Doubri is a C++ implementation of deduplication (e.g., removing similar documents).

  • Doubri does not require a special infrastructure for data parallelism (e.g., Spark) or a database. It can run on the standard server(s) with (many) CPU cores, (large) main memory, and a file system.
  • Doubri assumes that source documents are stored in the following format:
    • Each source document is encoded in a JSON object where the text is stored in the value of "text" key.
    • Source documents are represented in JSON Lines format (.jsonl), in other words, one JSON document per line.
  • Doubri converts a source file (.jsonl) to a MinHash file (.hash) where each document is represented by MinHash values. It then performs deduplication on MinHash files. Once MinHash files are created, Doubri does not have to access source documents during deduplication (i.e., you don't have to keep source documents in the storage).
  • Doubri maintains a 'flag' file (.f) to indicate whether a document in a source file is non-duplicate (1) or duplicate (0). Doubri initializes the flag of a document as 1 initially and changes it to 0 when the document is recognized as a duplicate.
  • After all deduplication processes are completed, we can extract non-duplicate documents by extracting the lines in the source file (.jsonl) such that the corresponding values of the flag file (.f) are 1.
  • When the number of source documents is extremely large, it is impossible to store MinHash values of all documents on the main memory. Doubri assumes that the source documents are split into smaller groups such that deduplication on each group can be completed on the main memory.
    • doubri-self performs deduplication within a group and generates index files (.index) that stores sorted MinHash values of the documents.
    • Given index files of a group, doubri-other finds documents in other groups that are duplicates of the documents in the given group.
  • Doubri does not implement parallelization code for simplicity when the job is easily parallelized by mere data parallelism with an external command (e.g., xargs, GNU parallel). Doubri implements a multi-thread pool for recognizing duplicated documents in multiple groups (doubri-other), storing the index in the shared memory.
  • Doubri computes MinHash values on character n-grams in Unicode (not in UTF-8 byte sequence). This is a preferable treatment for computing text similarity in languages that use non-ASCII characters.

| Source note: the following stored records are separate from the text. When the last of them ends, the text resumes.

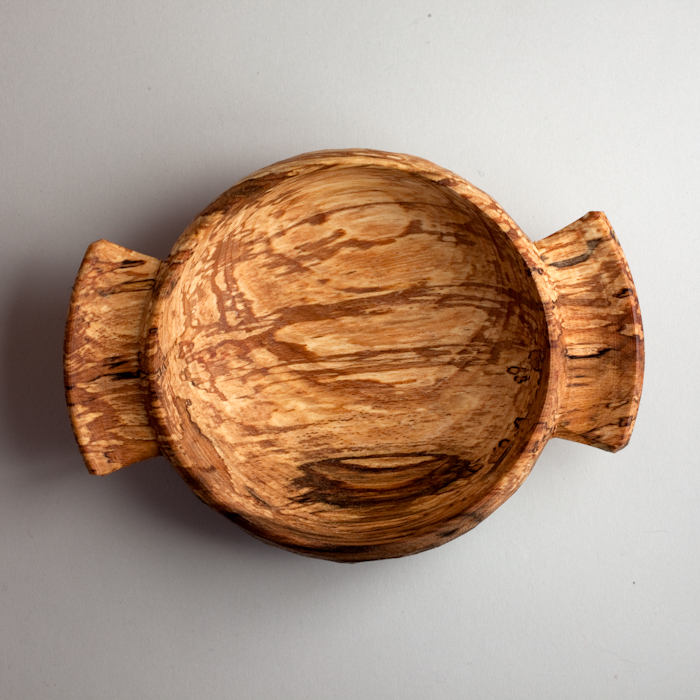 Find the location of a particular element. handle is located at coordinates (132, 368). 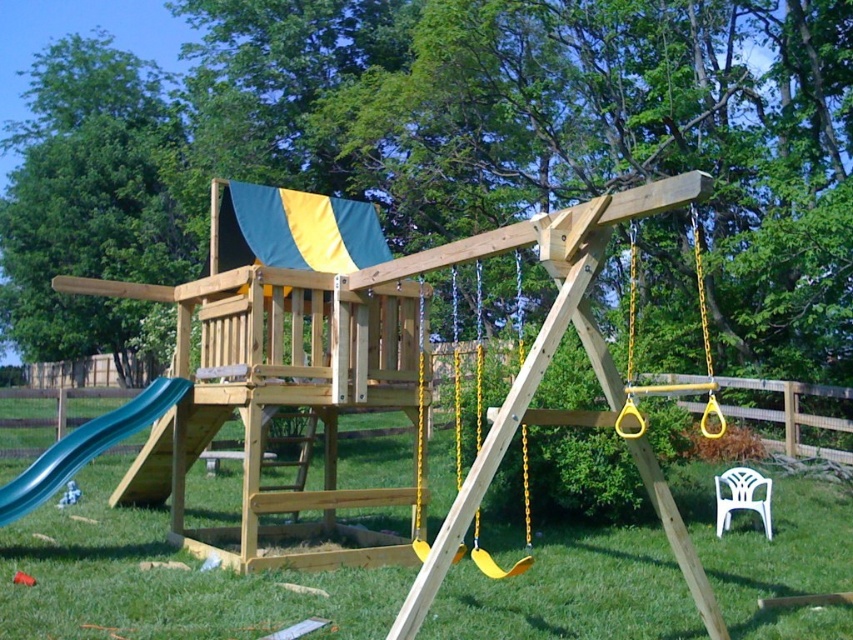 You are a parent trying to place a new toy box in the backyard. The toy box is 1.2 meters wide. You see the yellow plastic swing at center and the white plastic chair at lower right. Which object, if any, would the toy box be wider than?

The yellow plastic swing at center might be wider than white plastic chair at lower right. Since the toy box is 1.2 meters wide, it could potentially be wider than the white plastic chair at lower right if the swing is indeed wider. However, without exact measurements, it is uncertain.

You are a parent supervising children playing in the backyard. You notice the wooden swing set at center and the green plastic slide at lower left. Which object is closer to you, the parent, in the scene?

The wooden swing set at center is closer to you because it is in front of the green plastic slide at lower left, meaning the slide is further back. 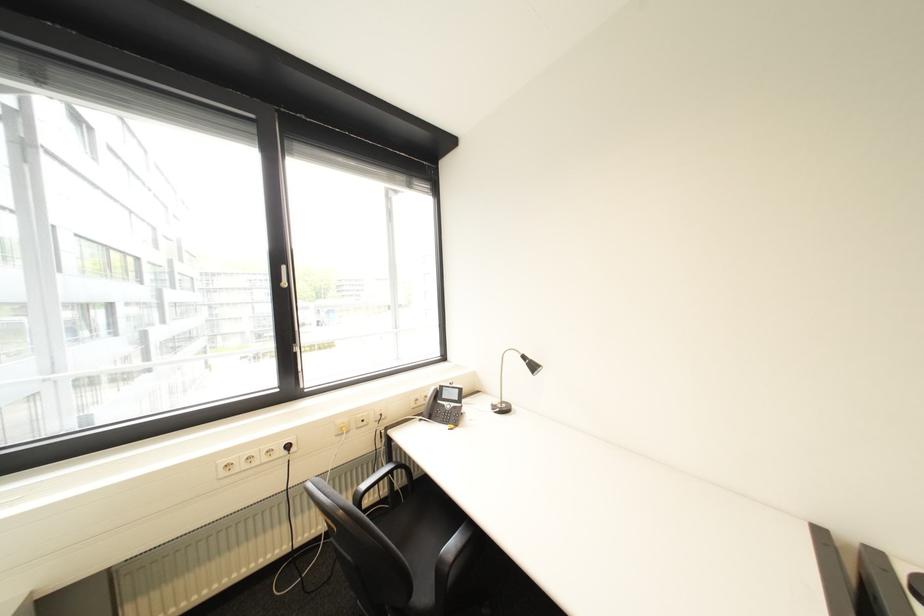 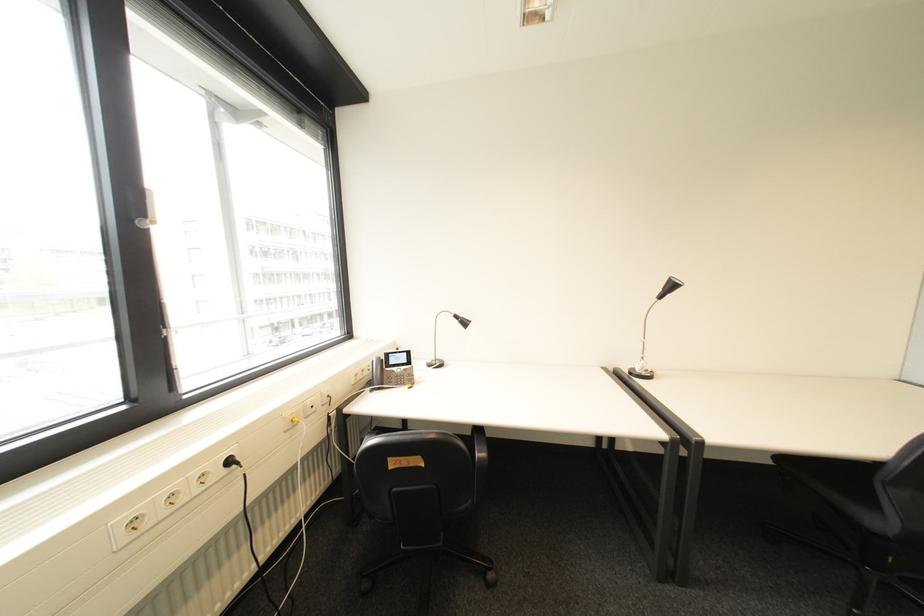 Find the pixel in the second image that matches point (448, 402) in the first image.

(396, 370) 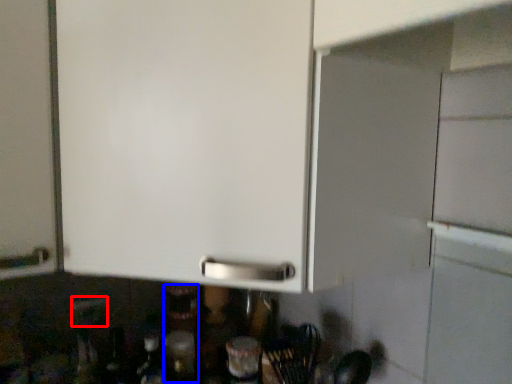 Question: Which object is closer to the camera taking this photo, electric outlet (highlighted by a red box) or bottle (highlighted by a blue box)?

Choices:
 (A) electric outlet
 (B) bottle

Answer: (A) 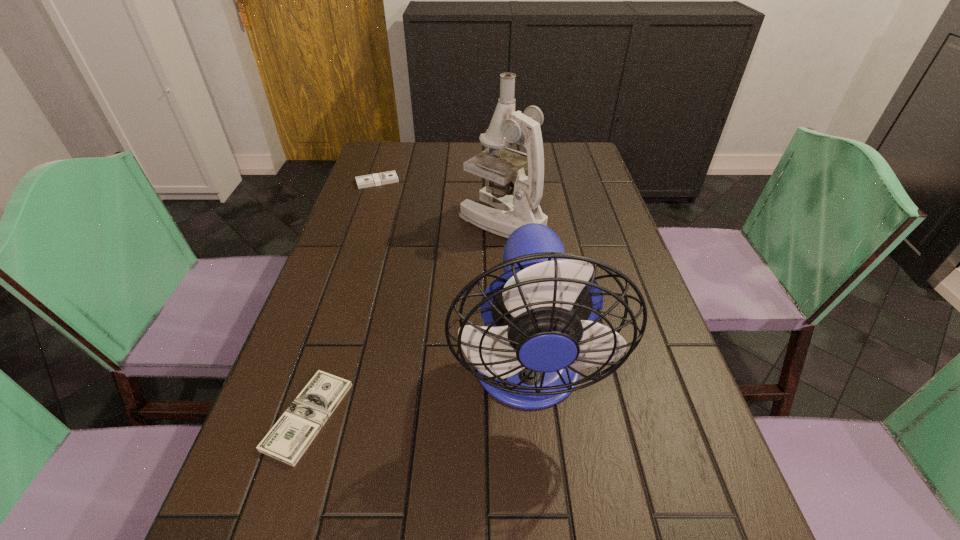 At what (x,y) coordinates should I click in order to perform the action: click on free space between the microscope and the nearer dollar. Please return your answer as a coordinate pair (x, y). The image size is (960, 540). Looking at the image, I should click on pyautogui.click(x=405, y=318).

You are a GUI agent. You are given a task and a screenshot of the screen. Output one action in this format:
    pyautogui.click(x=<x>, y=<y>)
    Task: Click on the vacant space in between the third tallest object and the third nearest object
    The width and height of the screenshot is (960, 540).
    Given the screenshot: What is the action you would take?
    pyautogui.click(x=440, y=201)

Identify the location of vacant area that lies between the third tallest object and the shorter dollar. Image resolution: width=960 pixels, height=540 pixels. (343, 299).

Locate an element on the screen. free area in between the fan and the farthest object is located at coordinates (453, 278).

Find the location of a particular element. the closest object relative to the fan is located at coordinates (288, 439).

Where is `object that is the third closest to the shorter dollar`? This screenshot has width=960, height=540. object that is the third closest to the shorter dollar is located at coordinates (389, 177).

Image resolution: width=960 pixels, height=540 pixels. I want to click on blank area in the image that satisfies the following two spatial constraints: 1. on the front side of the microscope; 2. on the right side of the taller dollar, so click(364, 220). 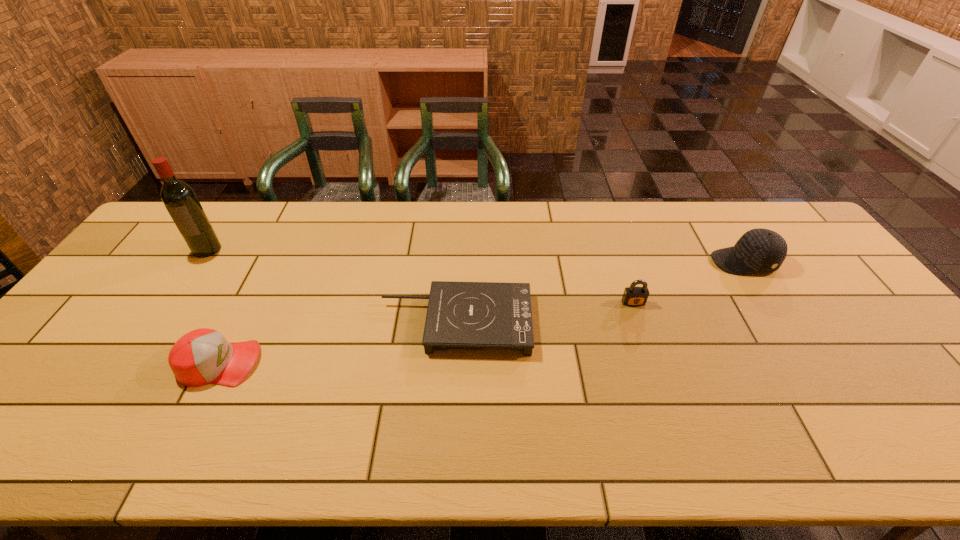 Find the location of a particular element. The image size is (960, 540). vacant space at the far right corner of the desktop is located at coordinates (779, 207).

At what (x,y) coordinates should I click in order to perform the action: click on vacant area that lies between the tallest object and the padlock. Please return your answer as a coordinate pair (x, y). The width and height of the screenshot is (960, 540). Looking at the image, I should click on (420, 276).

You are a GUI agent. You are given a task and a screenshot of the screen. Output one action in this format:
    pyautogui.click(x=<x>, y=<y>)
    Task: Click on the empty space between the shortest object and the wine bottle
    
    Given the screenshot: What is the action you would take?
    pyautogui.click(x=331, y=286)

The height and width of the screenshot is (540, 960). I want to click on unoccupied area between the wine bottle and the fourth object from left to right, so click(x=420, y=276).

I want to click on vacant area between the leftmost object and the shorter baseball cap, so click(213, 306).

Locate an element on the screen. This screenshot has height=540, width=960. free space between the rightmost object and the tallest object is located at coordinates (475, 255).

Where is `free space between the nearer baseball cap and the leftmost object`? The image size is (960, 540). free space between the nearer baseball cap and the leftmost object is located at coordinates (213, 306).

Locate an element on the screen. The width and height of the screenshot is (960, 540). free point between the hotplate and the wine bottle is located at coordinates (331, 286).

What are the coordinates of `vacant point located between the fourth object from left to right and the tallest object` in the screenshot? It's located at pyautogui.click(x=420, y=276).

Identify the location of free space between the fourth object from left to right and the hotplate. The width and height of the screenshot is (960, 540). (544, 313). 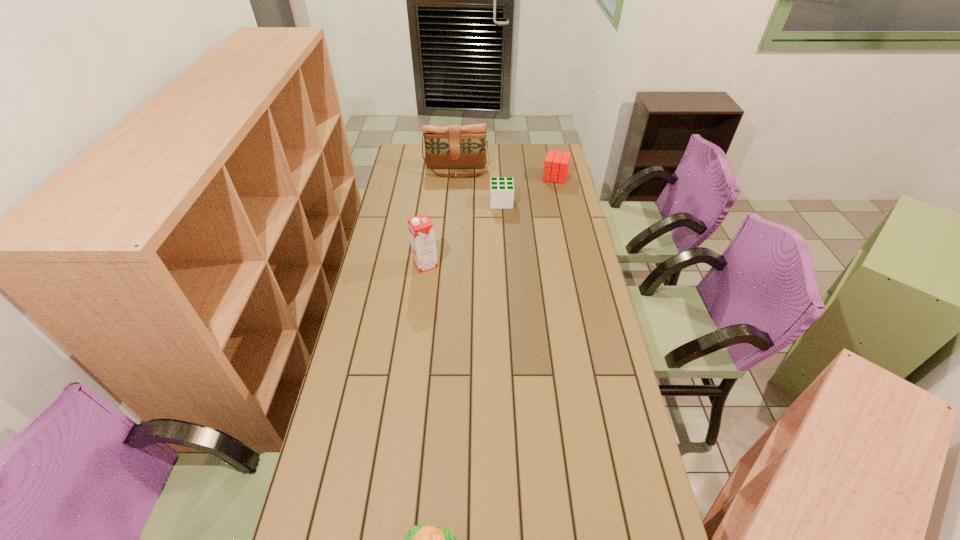 You are a GUI agent. You are given a task and a screenshot of the screen. Output one action in this format:
    pyautogui.click(x=<x>, y=<y>)
    Task: Click on the empty space that is in between the farther cube and the shoulder bag
    This screenshot has height=540, width=960.
    Given the screenshot: What is the action you would take?
    pyautogui.click(x=506, y=173)

Locate an element on the screen. vacant point located between the rightmost object and the carton is located at coordinates (491, 220).

This screenshot has width=960, height=540. Identify the location of empty space that is in between the shoulder bag and the left cube. (479, 186).

I want to click on free spot between the shoulder bag and the left cube, so click(x=479, y=186).

The image size is (960, 540). I want to click on empty space between the farther cube and the shoulder bag, so click(506, 173).

Find the location of a particular element. The image size is (960, 540). free space between the shoulder bag and the rightmost object is located at coordinates (506, 173).

Find the location of a particular element. vacant space in between the left cube and the shoulder bag is located at coordinates (479, 186).

Identify the location of the second closest object to the shoulder bag. (556, 164).

Point out which object is positioned as the fourth nearest to the second nearest object. Please provide its 2D coordinates. Your answer should be formatted as a tuple, i.e. [(x, y)], where the tuple contains the x and y coordinates of a point satisfying the conditions above.

[(424, 539)]

I want to click on free space that satisfies the following two spatial constraints: 1. on the front-facing side of the right cube; 2. on the right side of the shoulder bag, so (457, 177).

Origin of the name: in Japanese, we say daburu (ダブる) when something is a duplicate

MinHash deduplication

Theory

First, let us review the Jaccard coefficient (Jaccard, 1912) and MinHash (Broder, 1997). The Jaccard coefficient is a similarity measure defined between two sets. When using Jaccard coefficient as a similarity measure for text, we represent a text with a set of features. The definition of features is arbitrary, but we use character $n$-grams in this explanation. When two texts are represented by sets of features $X$ and $Y$, the Jaccard coefficient is given by,

$$ \mathrm{Jaccard}(X, Y) = \frac{|X \cap Y|}{|X \cup Y|} . $$

The Jaccard coefficient ranges from 0 to 1. The more elements $X$ and $Y$ have in common, i.e., the more similar the two texts are in the feature space, the closer to $1$ it is. In contrast, when few elements are commonly included in $X$ and $Y$, the Jaccard coefficient approaches $0$.

Next, we explain MinHash, which approximately computes a Jaccard coefficient without explicitly finding $X \cup Y$ or $X \cap Y$. First, we prepare multiple hash functions $H = {h_1, \dots, h_{|H|}}$ where each hash function randomly maps an $n$-gram to an integer value. MinHash of a set $X$ on the hash function $h$ is defined as the minimum of hash values computed for all elements in $X$.

$$ \mathrm{MinHash}h(X) = \min{x \in X} h(x) $$

Assuming that a hash function $h \in H$ randomly maps an $n$-gram to a hash value and that no collision of hash values occurs, we can find a Jaccard coefficient from the empirical probability that the MinHash values of $X$ and $Y$, computed by $|H|$ hash functions, match.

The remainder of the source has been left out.